Его дожидался Бендерович.
Это был высокий еврей с большой бородой с проседью и с очень заметными пейсами, в длинном черном сюртуке, доходившем почти до пят.
При входе Гречихина он встал, низко поклонился и склонил голову набок.
— Что вам угодно? — спросил его Гречихин.
— Простите, господин, — ответил Бендерович, — быть может, я побеспокоил вас... Меня послал к вам Шульман. Он сказал мне: «Бендерович, сходи к господину Гречихину, он тебе поможет... Это добрый господин». И я пошел к вам...
Гречихин прошелся по кабинету.
— Пошли бы вы лучше к полицеймейстеру, — сказал он. — Это было бы гораздо полезнее, чем обращаться ко мне.

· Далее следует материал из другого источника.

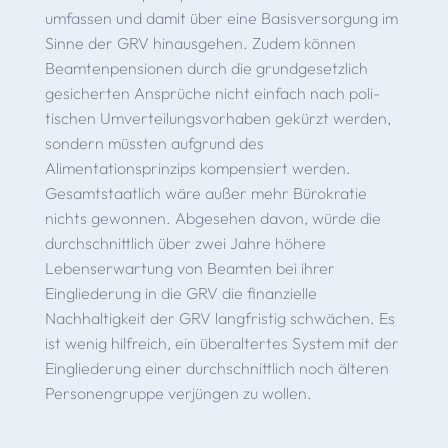
umfassen und damit über eine Basisversorgung im
Sinne der GRV hinausgehen. Zudem können
Beamtenpensionen durch die grundgesetzlich
gesicherten Ansprüche nicht einfach nach poli­
tischen Umverteilungsvorhaben gekürzt werden,
sondern müssten aufgrund des
Alimentationsprinzips kompensiert werden.
Gesamtstaatlich wäre außer mehr Bürokratie
nichts gewonnen. Abgesehen davon, würde die
durchschnittlich über zwei Jahre höhere
Lebenserwartung von Beamten bei ihrer
Eingliederung in die GRV die finanzielle
Nachhaltigkeit der GRV langfristig schwächen. Es
ist wenig hilfreich, ein überaltertes System mit der
Eingliederung einer durchschnittlich noch älteren
Personengruppe verjüngen zu wollen.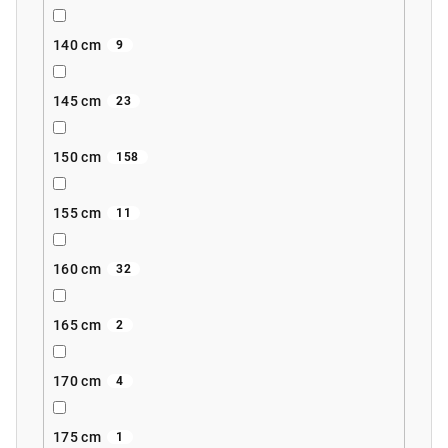
140 cm
9
145 cm
23
150 cm
158
155 cm
11
160 cm
32
165 cm
2
170 cm
4
175 cm
1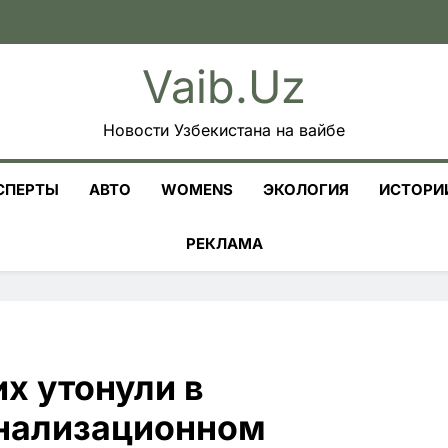
Vaib.uz
Новости Узбекистана на вайбе
СПЕРТЫ
АВТО
WOMENS
ЭКОЛОГИЯ
ИСТОРИ
РЕКЛАМА
их утонули в
нализационном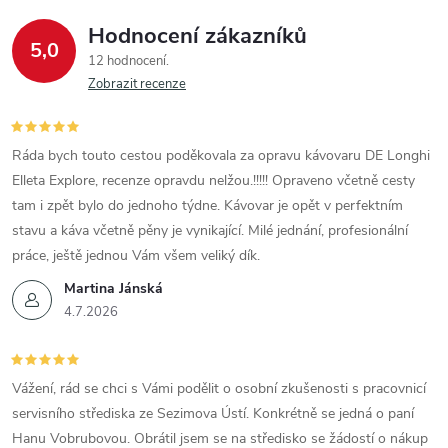
Hodnocení zákazníků
5,0
12 hodnocení
Zobrazit recenze
Ráda bych touto cestou poděkovala za opravu kávovaru DE Longhi
Elleta Explore, recenze opravdu nelžou.!!!!! Opraveno včetně cesty
tam i zpět bylo do jednoho týdne. Kávovar je opět v perfektním
stavu a káva včetně pěny je vynikající. Milé jednání, profesionální
práce, ještě jednou Vám všem veliký dík.
Martina Jánská
4.7.2026
Vážení, rád se chci s Vámi podělit o osobní zkušenosti s pracovnicí
servisního střediska ze Sezimova Ústí. Konkrétně se jedná o paní
Hanu Vobrubovou. Obrátil jsem se na středisko se žádostí o nákup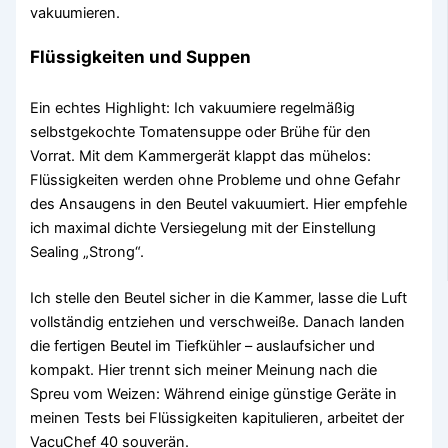
vakuumieren.
Flüssigkeiten und Suppen
Ein echtes Highlight: Ich vakuumiere regelmäßig
selbstgekochte Tomatensuppe oder Brühe für den
Vorrat. Mit dem Kammergerät klappt das mühelos:
Flüssigkeiten werden ohne Probleme und ohne Gefahr
des Ansaugens in den Beutel vakuumiert. Hier empfehle
ich maximal dichte Versiegelung mit der Einstellung
Sealing „Strong“.
Ich stelle den Beutel sicher in die Kammer, lasse die Luft
vollständig entziehen und verschweiße. Danach landen
die fertigen Beutel im Tiefkühler – auslaufsicher und
kompakt. Hier trennt sich meiner Meinung nach die
Spreu vom Weizen: Während einige günstige Geräte in
meinen Tests bei Flüssigkeiten kapitulieren, arbeitet der
VacuChef 40 souverän.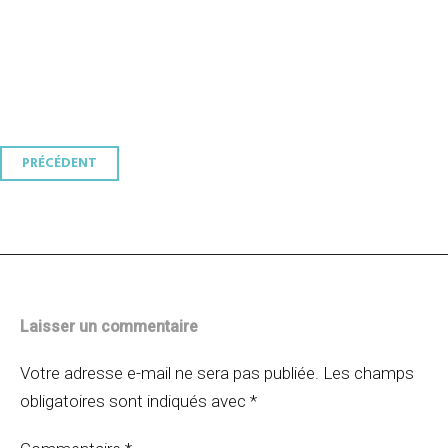
Navigation
PRÉCÉDENT
des
articles
Laisser un commentaire
Votre adresse e-mail ne sera pas publiée.
Les champs
obligatoires sont indiqués avec
*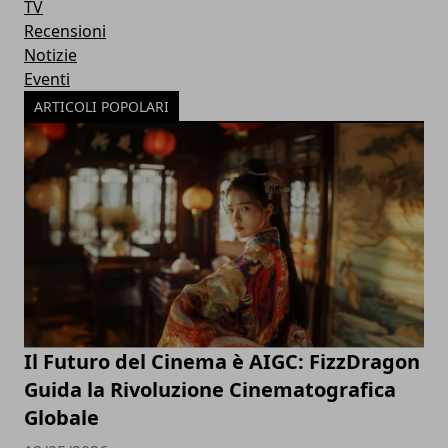
TV
Recensioni
Notizie
Eventi
ARTICOLI POPOLARI
Il Futuro del Cinema è AIGC: FizzDragon
Guida la Rivoluzione Cinematografica
Globale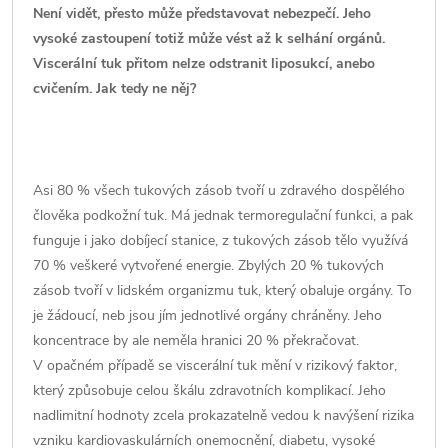
Není vidět, přesto může představovat nebezpečí. Jeho
vysoké zastoupení totiž může vést až k selhání orgánů.
Viscerální tuk přitom nelze odstranit liposukcí, anebo
cvičením. Jak tedy ne něj?
Asi 80 % všech tukových zásob tvoří u zdravého dospělého
člověka podkožní tuk. Má jednak termoregulační funkci, a pak
funguje i jako dobíjecí stanice, z tukových zásob tělo využívá
70 % veškeré vytvořené energie. Zbylých 20 % tukových
zásob tvoří v lidském organizmu tuk, který obaluje orgány. To
je žádoucí, neb jsou jím jednotlivé orgány chráněny. Jeho
koncentrace by ale neměla hranici 20 % překračovat.
V opačném případě se viscerální tuk mění v rizikový faktor,
který způsobuje celou škálu zdravotních komplikací. Jeho
nadlimitní hodnoty zcela prokazatelně vedou k navýšení rizika
vzniku kardiovaskulárních onemocnění, diabetu, vysoké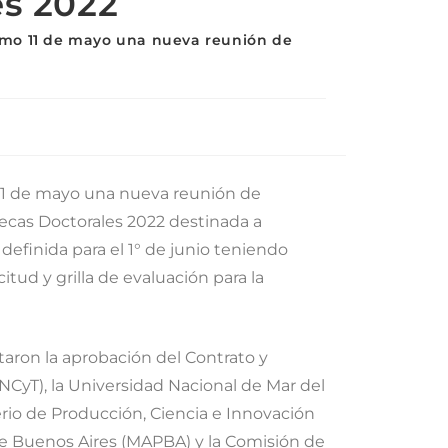
es 2022
ltimo 11 de mayo una nueva reunión de
o 11 de mayo una nueva reunión de
Becas Doctorales 2022 destinada a
definida para el 1° de junio teniendo
citud y grilla de evaluación para la
trataron la aprobación del Contrato y
NCyT), la Universidad Nacional de Mar del
erio de Producción, Ciencia e Innovación
 de Buenos Aires (MAPBA) y la Comisión de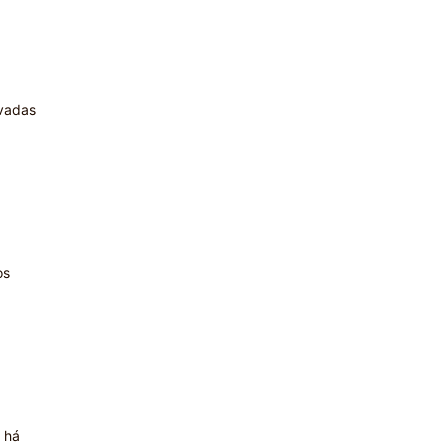
ivadas
os
o há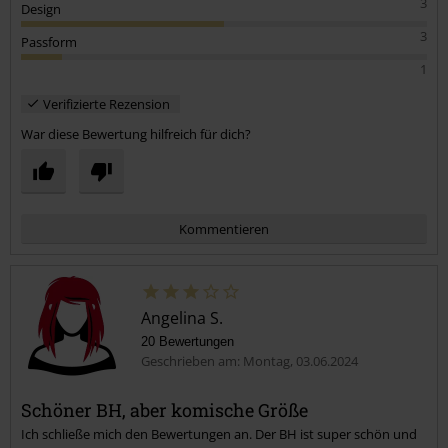
3
Design
3
Passform
1
Verifizierte Rezension
War diese Bewertung hilfreich für dich?
Kommentieren
Angelina S.
20 Bewertungen
Geschrieben am: Montag, 03.06.2024
Schöner BH, aber komische Größe
Ich schließe mich den Bewertungen an. Der BH ist super schön und
Kommentar jetzt abschicken!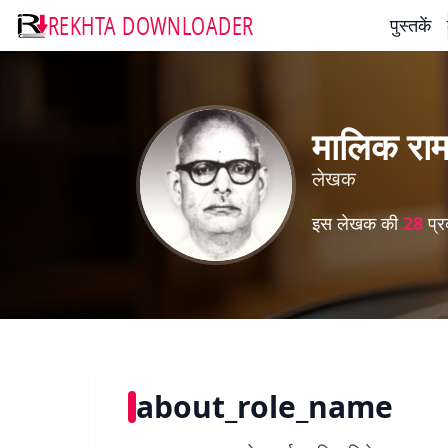
REKHTA DOWNLOADER
पुस्तकें
मालिक रा
लेखक
इस लेखक की
28
प्र
about_role_name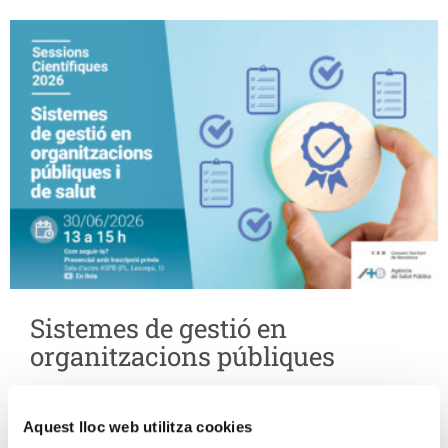
Sistemes de gestió en
organitzacions públiques
SESSIONS CIENTÍFIQUES, RECERCA I DOCÈNCIA
Aquest lloc web utilitza cookies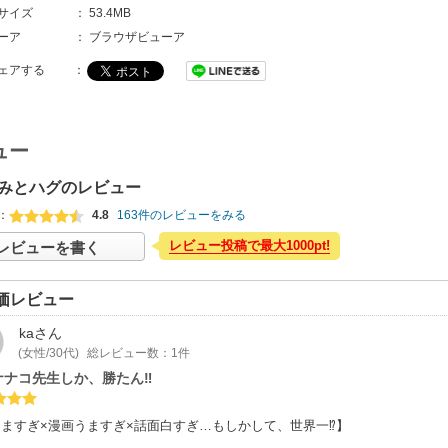
サイズ
：
53.4MB
ーア
：
ブラウザビューア
ェアする
：
ュー
みとハグのレビュー
：
4.8
163件のレビューをみる
レビュー投稿で最大1000pt!
レビューを書く
価レビュー
ka
さん
(女性/30代)
総レビュー数：1件
ナナコ先生しか、勝たん‼
ますぎ×漫画うますぎ×話面白すぎ…もしかして、世界一⁉】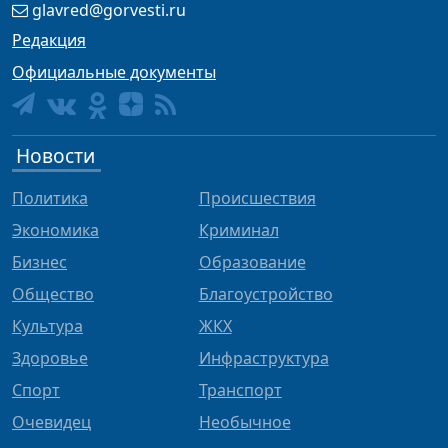
glavred@gorvesti.ru
Редакция
Официальные документы
Новости
Политика
Происшествия
Экономика
Криминал
Бизнес
Образование
Общество
Благоустройство
Культура
ЖКХ
Здоровье
Инфраструктура
Спорт
Транспорт
Очевидец
Необычное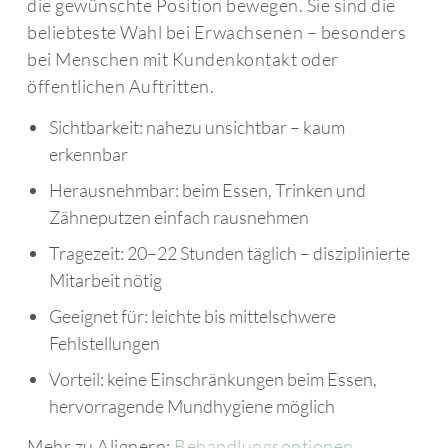
die gewünschte Position bewegen. Sie sind die
beliebteste Wahl bei Erwachsenen – besonders
bei Menschen mit Kundenkontakt oder
öffentlichen Auftritten.
Sichtbarkeit: nahezu unsichtbar – kaum
erkennbar
Herausnehmbar: beim Essen, Trinken und
Zähneputzen einfach rausnehmen
Tragezeit: 20–22 Stunden täglich – disziplinierte
Mitarbeit nötig
Geeignet für: leichte bis mittelschwere
Fehlstellungen
Vorteil: keine Einschränkungen beim Essen,
hervorragende Mundhygiene möglich
Mehr zu Alignern:
Behandlungsoptionen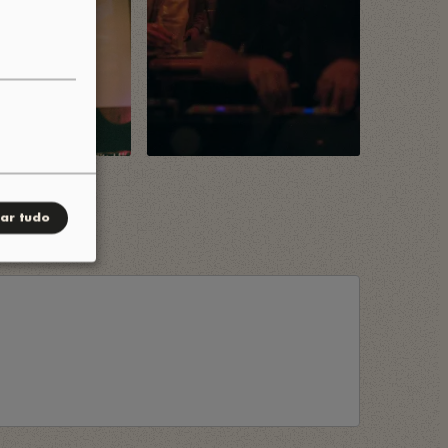
tar tudo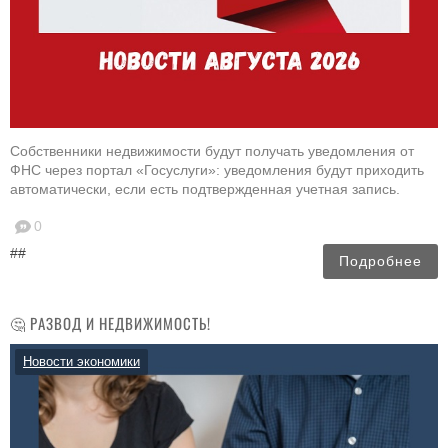
Собственники недвижимости будут получать уведомления от
ФНС через портал «Госуслуги»: уведомления будут приходить
автоматически, если есть подтвержденная учетная запись.
0
##
Подробнее
🤔 РАЗВОД И НЕДВИЖИМОСТЬ!
Новости экономики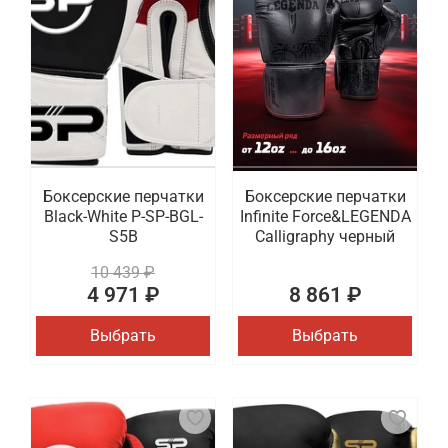
Боксерские перчатки
Боксерские перчатки
Black-White P-SP-BGL-
Infinite Force&LEGENDA
S5B
Calligraphy черный
10 439 ₽
4 971 ₽
8 861 ₽
Выбрать
Выбрать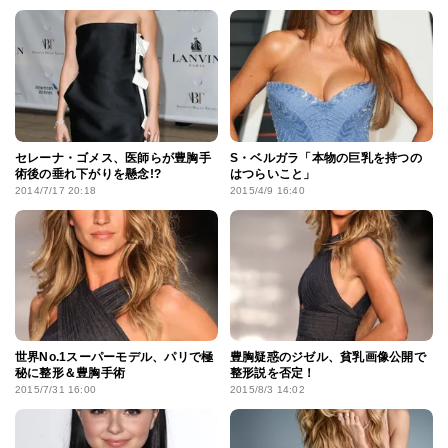
セレーナ・ゴメス、医師らが豊胸手
S・ベルガラ「本物の巨乳を持つの
術後の垂れ下がりを懸念!?
はつらいこと」
2014/7/17 20:18
2015/4/9 16:40
世界No.1スーパーモデル、パリで極
豊胸疑惑のジゼル、貧乳画像公開で
秘に整形＆豊胸手術
整形説を否定！
2015/7/31 16:00
2015/8/3 14:02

Бендерович глубоко вздохнул.
— Когда ешь свой хлеб, — продолжал он, — то никто не может сказать, что попался в том, что ел хлеб. А когда я продавал свое масло, то я попался в том, что продавал не чужое, а свое. Ах, господин, господин! Когда за плечами три старика и четырнадцать человек детей, которые каждый день хотять кушать, то разве можно жить на одну только ваксу и заливку калош? Бывает еврей — и еврей. Один бывает счастливый, другой несчастный. Я еврей несчастный! У меня рано умер папенька. Один добрый человек пожалел меня и отдал в оркестр. Там я должен был стукать в барабан, и когда ошибался, то меня били прямо барабаном по голове. Я пробыл в оркестре четыре года, и все-таки из меня не вышел музыкант. Чтобы меня не выслали из города, я стал варить ваксу и заливать калоши, и ремесленная управа выдала мне свидетельство. Потом я женился, и бог благословил меня детьми. У меня их одиннадцать человек. Старшая, Лия, девятнадцати лет и младшая, Туба, только по третьему месяцу. Умер мой брат, и после него осталось три малолетних сына, которых я должен был взять к себе и воспитать. Дедушка, бабушка и мамаша тоже не собаки, и их не выбросишь на лицу. Но, может быть, господину все это не интересно?
— Нет, нет, продолжайте, — сказал Гречихин.
Я варил ваксу и заливал калоши, — снова начал еврей, — и тем кормил свое семейство. Но сами, господин, знаете, что когда хочешь кушать на рубль, то не будешь сыт на двадцать копеек. Тогда потихоньку я купил на заводе бочку лампадного масла и продал его, и мои дети уже не плакали от голоду. Я купил другую бочку и третью. Полицеймейстер узнал про это, вызвал меня к себе и долго на меня кричал и топал ногами. А потом он потребовал с меня по триста рублей в год. Кроме меня он обложил сбором еще Файнштейна и Вишневецкого, и все мы трое платили ему по триста рублей в год. Я торговал маслом, половину барыша отдавал полицеймейстеру, половину оставлял себе, — и мои дети были сыты, и господину полицеймейстеру было приятно. Как вдруг сегодня утром пришел ко мне полицейский надзиратель, опечатал бочку с маслом и составил протокол. Теперь меня будут вызывать к судебному следователю и со всем моим семейством выселять в черту оседлости. Ай, боже мой, боже мой, что я теперь буду делать? Лучше было бы мне взять ружье, всыпать в него пороху и дроби — и паф в самое сердце!